What is the length of the column of mercury?

The density of mercury is 13,600 kg/m^3. Hint: it might help to define a variable for the cross-sectional area of the tube, then find your answer for L. You will find that the area drops out of your equations.

Homework Equations

(PV/T)_1 =(PV/T)_2 or
PV = nRT

The Attempt at a Solution

We know that the tube length is 1 m, that it is filled with 20 C air at 1 atm. We know that whatever amount of mercury must create a pressure equal to the pressure created by the air. So mg/A= . We know that the volume of the mercury is equal to length L plus a cross sectional area of the tube, so DALg/A= DLg=P_2. I assume constant temperature so (PV)_1= (PV)_2 = (DLgV)_2.
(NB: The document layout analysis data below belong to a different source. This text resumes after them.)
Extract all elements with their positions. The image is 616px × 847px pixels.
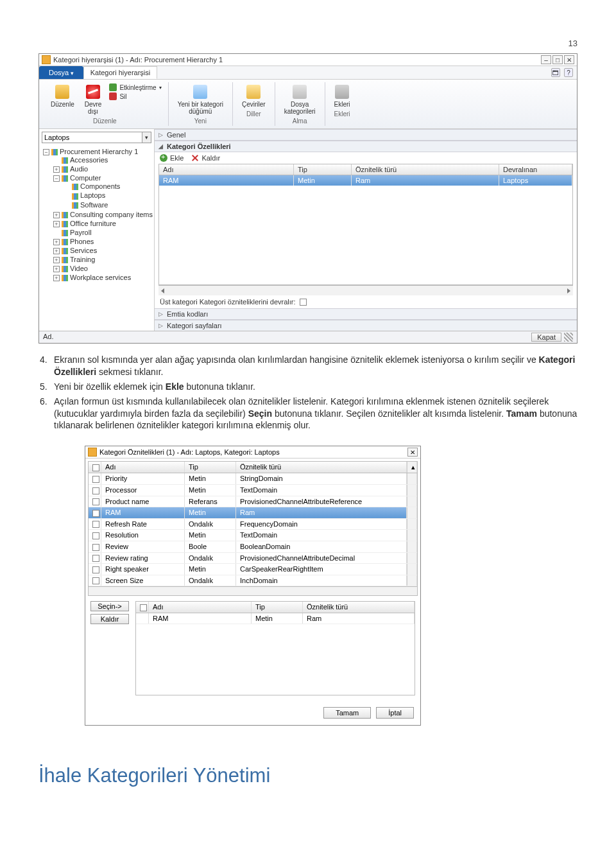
grid-row[interactable]: ResolutionMetinTextDomain [89, 530, 417, 541]
attachments-button[interactable]: Ekleri [332, 83, 353, 109]
row-checkbox[interactable] [92, 577, 99, 584]
tree-item[interactable]: −ComputerComponentsLaptopsSoftware [52, 173, 151, 209]
tree-item[interactable]: +Phones [52, 237, 151, 246]
attributes-grid[interactable]: Adı Tip Öznitelik türü Devralınan RAM Me… [158, 164, 573, 285]
col-inherited[interactable]: Devralınan [499, 164, 572, 175]
row-checkbox[interactable] [92, 566, 99, 573]
available-attributes-grid[interactable]: Adı Tip Öznitelik türü ▴ PriorityMetinSt… [88, 461, 418, 596]
disable-button[interactable]: Devre dışı [82, 83, 105, 116]
section-commodity-codes[interactable]: ▷Emtia kodları [155, 308, 577, 320]
row-checkbox[interactable]: ✓ [92, 510, 99, 517]
row-checkbox[interactable] [92, 555, 99, 562]
grid-row[interactable]: ProcessorMetinTextDomain [89, 485, 417, 496]
vertical-scrollbar[interactable] [407, 553, 417, 564]
tree-item[interactable]: +Audio [52, 164, 151, 173]
grid-row[interactable]: Refresh RateOndalıkFrequencyDomain [89, 519, 417, 530]
file-categories-button[interactable]: Dosya kategorileri [282, 83, 318, 116]
expand-icon[interactable]: + [53, 166, 60, 173]
maximize-button[interactable]: □ [552, 55, 563, 64]
category-selector[interactable] [42, 132, 142, 143]
row-checkbox[interactable] [92, 544, 99, 551]
expand-icon[interactable]: + [53, 212, 60, 218]
section-attributes[interactable]: ◢Kategori Özellikleri [155, 141, 577, 152]
grid-row[interactable]: RAM Metin Ram Laptops [159, 175, 572, 186]
file-tab[interactable]: Dosya [39, 66, 83, 79]
expand-icon[interactable]: + [53, 239, 60, 245]
tree-item[interactable]: +Video [52, 264, 151, 273]
grid-row[interactable]: ReviewBooleBooleanDomain [89, 541, 417, 553]
tree-item[interactable]: Payroll [52, 228, 151, 237]
inherit-checkbox[interactable] [300, 299, 307, 306]
tree-root[interactable]: Procurement Hierarchy 1 [60, 148, 138, 155]
vertical-scrollbar[interactable] [407, 485, 417, 496]
close-icon[interactable]: ✕ [407, 448, 418, 457]
remove-selected-button[interactable]: Kaldır [90, 614, 129, 624]
tree-item[interactable]: Laptops [62, 191, 151, 200]
col-type[interactable]: Tip [252, 602, 303, 613]
add-button[interactable]: Ekle [160, 154, 184, 162]
col-attr-type[interactable]: Öznitelik türü [352, 164, 499, 175]
horizontal-scrollbar[interactable] [158, 285, 573, 295]
grid-row[interactable]: Product nameReferansProvisionedChannelAt… [89, 496, 417, 508]
expand-icon[interactable]: + [53, 257, 60, 263]
window-view-icon[interactable]: 🗔 [551, 68, 560, 77]
tree-item[interactable]: +Services [52, 246, 151, 255]
resize-grip[interactable] [564, 333, 573, 342]
remove-button[interactable]: Kaldır [191, 154, 220, 162]
vertical-scrollbar[interactable] [407, 575, 417, 586]
col-attr-type[interactable]: Öznitelik türü [303, 602, 415, 613]
tree-item[interactable]: +Workplace services [52, 273, 151, 282]
grid-row[interactable]: Screen SizeOndalıkInchDomain [89, 575, 417, 587]
tree-item[interactable]: +Training [52, 255, 151, 264]
ok-button[interactable]: Tamam [323, 707, 371, 719]
expand-icon[interactable]: + [53, 275, 60, 281]
grid-row[interactable]: Right speakerMetinCarSpeakerRearRightIte… [89, 564, 417, 575]
grid-row[interactable]: RAM Metin Ram [136, 613, 415, 624]
vertical-scrollbar[interactable] [407, 541, 417, 552]
edit-button[interactable]: Düzenle [48, 83, 77, 116]
tree-item[interactable]: +Office furniture [52, 219, 151, 228]
cancel-button[interactable]: İptal [376, 707, 414, 719]
vertical-scrollbar[interactable] [407, 473, 417, 484]
close-bottom-button[interactable]: Kapat [531, 333, 561, 342]
vertical-scrollbar[interactable] [407, 519, 417, 530]
grid-row[interactable]: Review ratingOndalıkProvisionedChannelAt… [89, 553, 417, 564]
expand-icon[interactable]: + [53, 221, 60, 227]
row-checkbox[interactable] [92, 521, 99, 528]
expand-icon[interactable]: − [53, 175, 60, 182]
col-attr-type[interactable]: Öznitelik türü [236, 462, 407, 473]
vertical-scrollbar[interactable] [407, 507, 417, 518]
expand-icon[interactable]: + [53, 248, 60, 254]
tree-item[interactable]: Software [62, 200, 151, 209]
section-category-pages[interactable]: ▷Kategori sayfaları [155, 320, 577, 331]
vertical-scrollbar[interactable] [407, 530, 417, 541]
tree-item[interactable]: Components [62, 182, 151, 191]
expand-icon[interactable]: + [53, 266, 60, 272]
translations-button[interactable]: Çeviriler [239, 83, 268, 109]
section-general[interactable]: ▷Genel [155, 129, 577, 141]
help-icon[interactable]: ? [564, 68, 573, 77]
row-checkbox[interactable] [92, 476, 99, 483]
new-category-button[interactable]: Yeni bir kategori düğümü [175, 83, 226, 116]
category-tree[interactable]: −Procurement Hierarchy 1 Accessories+Aud… [42, 147, 151, 283]
dropdown-arrow-icon[interactable]: ▾ [142, 132, 151, 143]
close-button[interactable]: ✕ [564, 55, 574, 64]
col-name[interactable]: Adı [149, 602, 252, 613]
grid-row[interactable]: PriorityMetinStringDomain [89, 473, 417, 485]
activate-button[interactable]: Etkinleştirme▾ [109, 83, 161, 91]
col-type[interactable]: Tip [294, 164, 352, 175]
col-name[interactable]: Adı [159, 164, 294, 175]
horizontal-scrollbar[interactable] [89, 586, 417, 595]
delete-button[interactable]: Sil [109, 92, 161, 100]
col-name[interactable]: Adı [101, 462, 185, 473]
tree-item[interactable]: +Consulting company items [52, 210, 151, 219]
vertical-scrollbar[interactable] [407, 564, 417, 575]
vertical-scrollbar[interactable] [407, 496, 417, 507]
row-checkbox[interactable] [92, 532, 99, 539]
selected-attributes-grid[interactable]: Adı Tip Öznitelik türü RAM Metin Ram [135, 601, 415, 695]
col-type[interactable]: Tip [185, 462, 236, 473]
row-checkbox[interactable] [92, 487, 99, 494]
hierarchy-tab[interactable]: Kategori hiyerarşisi [83, 66, 158, 79]
vertical-scrollbar[interactable]: ▴ [407, 462, 417, 473]
row-checkbox[interactable] [92, 498, 99, 505]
V_1 = (1)A and V_2 = (1-L)A
(PA)_1= (DLg(1-L)A)_2
(P)_1= (DLg(1-L))_2

P = 1 atm, D is the density listed in question, L is the length of mercury, g is gravitational acceleration. Then solve for L I guess. Is this correct?

 

[Daruf Sambid]

Looks like a good setup

 

[haruspex]

DALg/A= DLg=P_2

You appear to be making an assumption about the final arrangement, and I suspect it is wrong. If so, you should get a crazy answer.

Also, an excellent habit to get into is to ignore all the numerical values you are given (like, 1m here) and work entirely symbolically. Amongst the many advantages is that it makes your working much easier to follow. You did that for all except the length of the tube.